Device 12 may be made from a metal, metal alloy, polymer (some examples of which are disclosed below), a metal-polymer composite, ceramics, combinations thereof, and the like, or other suitable material. Some examples of suitable metals and metal alloys include stainless steel, such as 304V, 304L, and 316LV stainless steel; mild steel; nickel-titanium alloy such as linear-elastic and/or super-elastic nitinol; other nickel alloys such as nickel-chromium-molybdenum alloys (e.g., UNS: N06625 such as INCONEL® 625, UNS: N06022 such as HASTELLOY® UNS: N10276 such as HASTELLOY® C276®, other HASTELLOY® alloys, and the like), nickel-copper alloys (e.g., UNS: N04400 such as MONEL® 400, NICKELVAC® 400, NICORROS® 400, and the like), nickel-cobalt-chromium-molybdenum alloys (e.g., UNS: R30035 such as MP35-N® and the like), nickel-molybdenum alloys (e.g., UNS: N10665 such as HASTELLOY® ALLOY B2®), other nickel-chromium alloys, other nickel-molybdenum alloys, other nickel-cobalt alloys, other nickel-iron alloys, other nickel-copper alloys, other nickel-tungsten or tungsten alloys, and the like; cobalt-chromium alloys; cobalt-chromium-molybdenum alloys (e.g., UNS: R30003 such as ELGILOY®, PHYNOX®, and the like); platinum enriched stainless steel; titanium; combinations thereof; and the like; or any other suitable material.

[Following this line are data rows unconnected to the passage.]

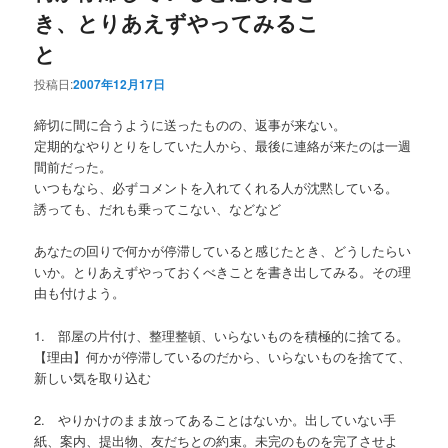
き、とりあえずやってみるこ
と
投稿日:
2007年12月17日
締切に間に合うように送ったものの、返事が来ない。
定期的なやりとりをしていた人から、最後に連絡が来たのは一週
間前だった。
いつもなら、必ずコメントを入れてくれる人が沈黙している。
誘っても、だれも乗ってこない、などなど
あなたの回りで何かが停滞していると感じたとき、どうしたらい
いか。とりあえずやっておくべきことを書き出してみる。その理
由も付けよう。
1. 部屋の片付け、整理整頓、いらないものを積極的に捨てる。
【理由】何かが停滞しているのだから、いらないものを捨てて、
新しい気を取り込む
2. やりかけのまま放ってあることはないか。出していない手
紙、案内、提出物、友だちとの約束。未完のものを完了させよ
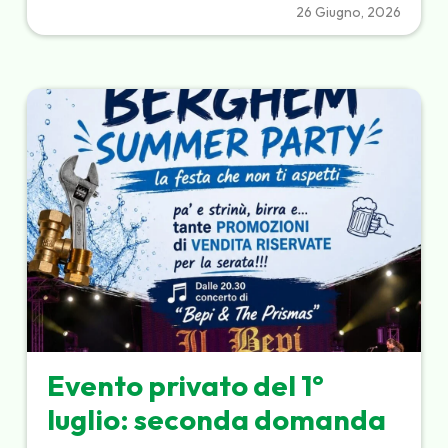
26 Giugno, 2026
Evento privato del 1°
luglio: seconda domanda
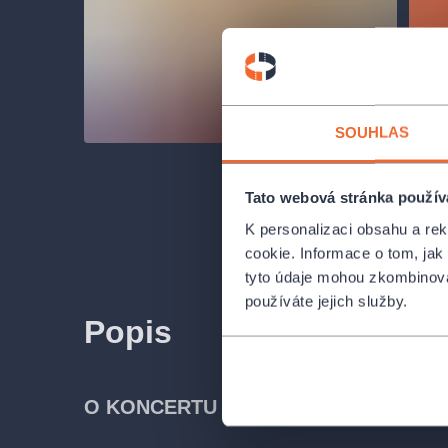
SOUHLAS
Tato webová stránka použív
K personalizaci obsahu a re
cookie. Informace o tom, jak
tyto údaje mohou zkombinovat
používáte jejich služby.
Popis
O KONCERTU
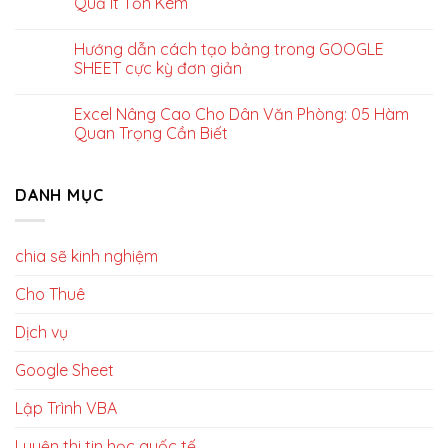
Quả Ít Tốn Kém
Hướng dẫn cách tạo bảng trong GOOGLE
SHEET cực kỳ đơn giản
Excel Nâng Cao Cho Dân Văn Phòng: 05 Hàm
Quan Trọng Cần Biết
DANH MỤC
chia sẽ kinh nghiệm
Cho Thuê
Dịch vụ
Google Sheet
Lập Trình VBA
Luyện thi tin học quốc tế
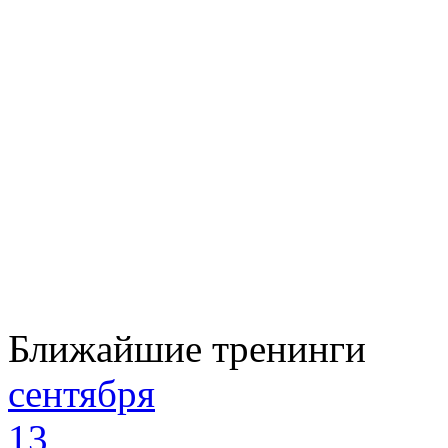
Ближайшие тренинги
сентября
13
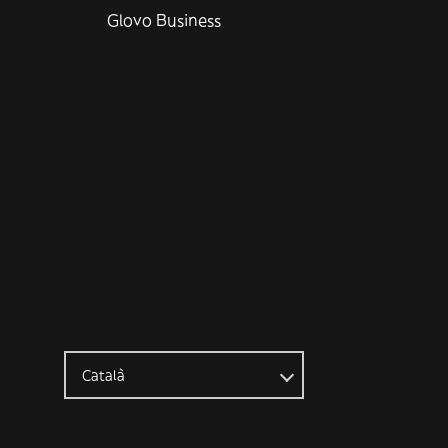
Glovo Business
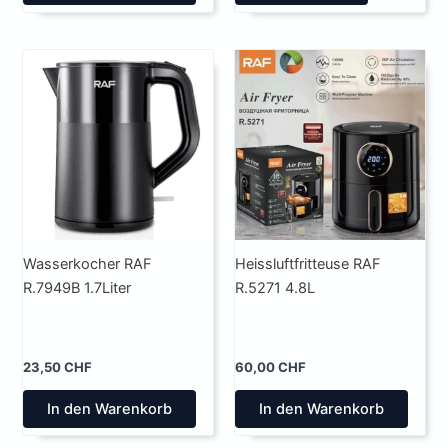
Wasserkocher RAF
Heissluftfritteuse RAF
R.7949B 1.7Liter
R.5271 4.8L
23,50
CHF
60,00
CHF
In den Warenkorb
In den Warenkorb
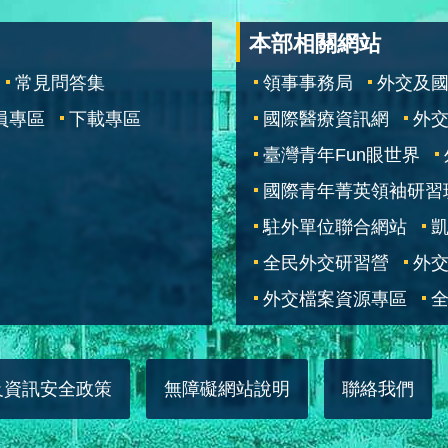
本部相關網站
常見問答集
領事事務局
外交及
員專區
下載專區
國際醫療資訊網
外交
臺灣青年Fun眼世界
國際青年菁英領袖研習
駐外單位聯合網站
全民外交研習營
外
外交檔案資源專區
全
及資訊安全政策
無障礙網站說明
聯絡我們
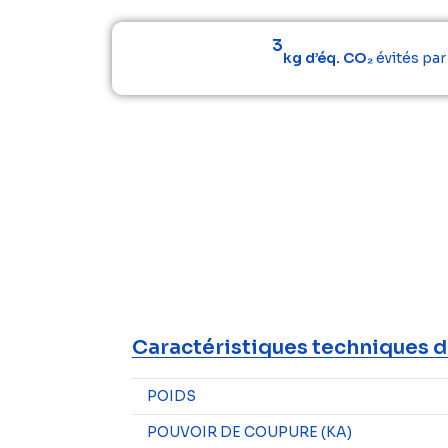
3
kg d’éq. CO₂
évités pa
Caractéristiques techniques d
POIDS
POUVOIR DE COUPURE (KA)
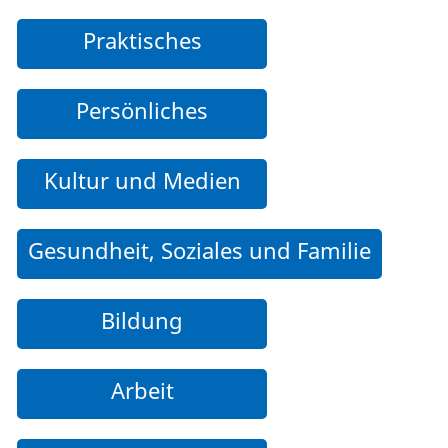
Praktisches
Persönliches
Kultur und Medien
Gesundheit, Soziales und Familie
Bildung
Arbeit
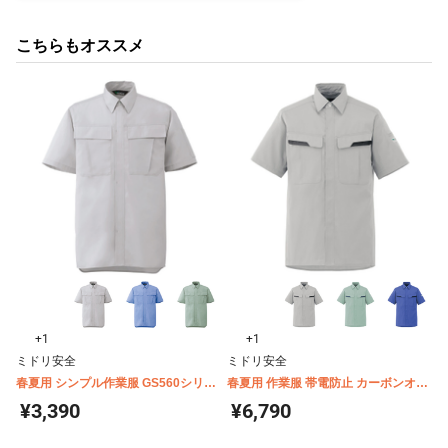
こちらもオススメ
+1
+1
ミドリ安全
ミドリ安全
春夏用 シンプル作業服 GS560シリー
春夏用 作業服 帯電防止 カーボンオフ
ズ 半袖シャツ
セット VES50シリーズ 半袖シャツ
¥3,390
¥6,790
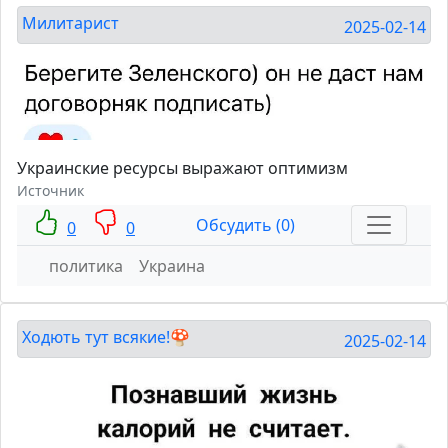
Милитарист
2025-02-14
Украинские ресурсы выражают оптимизм
Источник
Обсудить (0)
0
0
политика
Украина
Ходють тут всякие!🍄
2025-02-14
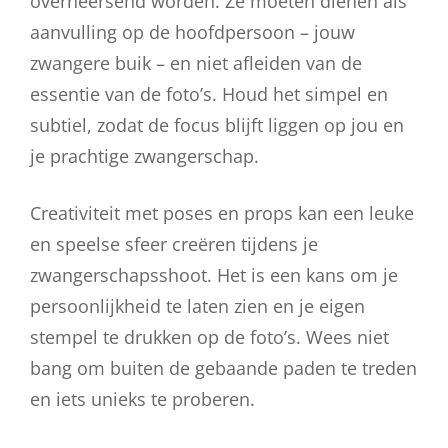
overheersend worden. Ze moeten dienen als
aanvulling op de hoofdpersoon – jouw
zwangere buik – en niet afleiden van de
essentie van de foto’s. Houd het simpel en
subtiel, zodat de focus blijft liggen op jou en
je prachtige zwangerschap.
Creativiteit met poses en props kan een leuke
en speelse sfeer creëren tijdens je
zwangerschapsshoot. Het is een kans om je
persoonlijkheid te laten zien en je eigen
stempel te drukken op de foto’s. Wees niet
bang om buiten de gebaande paden te treden
en iets unieks te proberen.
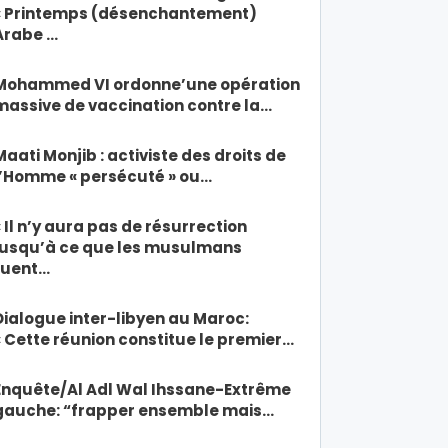
« Printemps (désenchantement)
Arabe …
Mohammed VI ordonne’une opération
massive de vaccination contre la…
Maati Monjib : activiste des droits de
l’Homme « persécuté » ou…
« Il n’y aura pas de résurrection
jusqu’à ce que les musulmans
tuent…
Dialogue inter-libyen au Maroc:
« Cette réunion constitue le premier…
Enquête/Al Adl Wal Ihssane-Extrême
gauche: “frapper ensemble mais…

As alluded to herein, within the family of commercially available nickel-titanium or nitinol alloys, is a category designated “linear elastic” or “non-super-elastic” which, although may be similar in chemistry to conventional shape memory and super elastic varieties, may exhibit distinct and useful mechanical properties. Linear elastic and/or non-super-elastic nitinol may be distinguished from super elastic nitinol in that the linear elastic and/or non-super-elastic nitinol does not display a substantial “superelastic plateau” or “flag region” in its stress/strain curve like super elastic nitinol does. Instead, in the linear elastic and/or non-super-elastic nitinol, as recoverable strain increases, the stress continues to increase in a substantially linear, or a somewhat, but not necessarily entirely linear relationship until plastic deformation begins or at least in a relationship that is more linear that the super elastic plateau and/or flag region that may be seen with super elastic nitinol. Thus, for the purposes of this disclosure linear elastic and/or non-super-elastic nitinol may also be termed “substantially” linear elastic and/or non-super-elastic nitinol.

In some cases, linear elastic and/or non-super-elastic nitinol may also be distinguishable from super elastic nitinol in that linear elastic and/or non-super-elastic nitinol may accept up to about 2-5% strain while remaining substantially elastic (e.g., before plastically deforming) whereas super elastic nitinol may accept up to about 8% strain before plastically deforming. Both of these materials can be distinguished from other linear elastic materials such as stainless steel (that can also can be distinguished based on its composition), which may accept only about 0.2 to 0.44 percent strain before plastically deforming.

In some embodiments, the linear elastic and/or non-super-elastic nickel-titanium alloy is an alloy that does not show any martensite/austenite phase changes that are detectable by differential scanning calorimetry (DSC) and dynamic metal thermal analysis (DMTA) analysis over a large temperature range. For example, in some embodiments, there may be no martensite/austenite phase changes detectable by DSC and DMTA analysis in the range of about −60 degrees Celsius (° C.) to about 120° C. in the linear elastic and/or non-super-elastic nickel-titanium alloy. The mechanical bending properties of such material may therefore be generally inert to the effect of temperature over this very broad range of temperature. In some embodiments, the mechanical bending properties of the linear elastic and/or non-super-elastic nickel-titanium alloy at ambient or room temperature are substantially the same as the mechanical properties at body temperature, for example, in that they do not display a super-elastic plateau and/or flag region. In other words, across a broad temperature range, the linear elastic and/or non-super-elastic nickel-titanium alloy maintains its linear elastic and/or non-super-elastic characteristics and/or properties.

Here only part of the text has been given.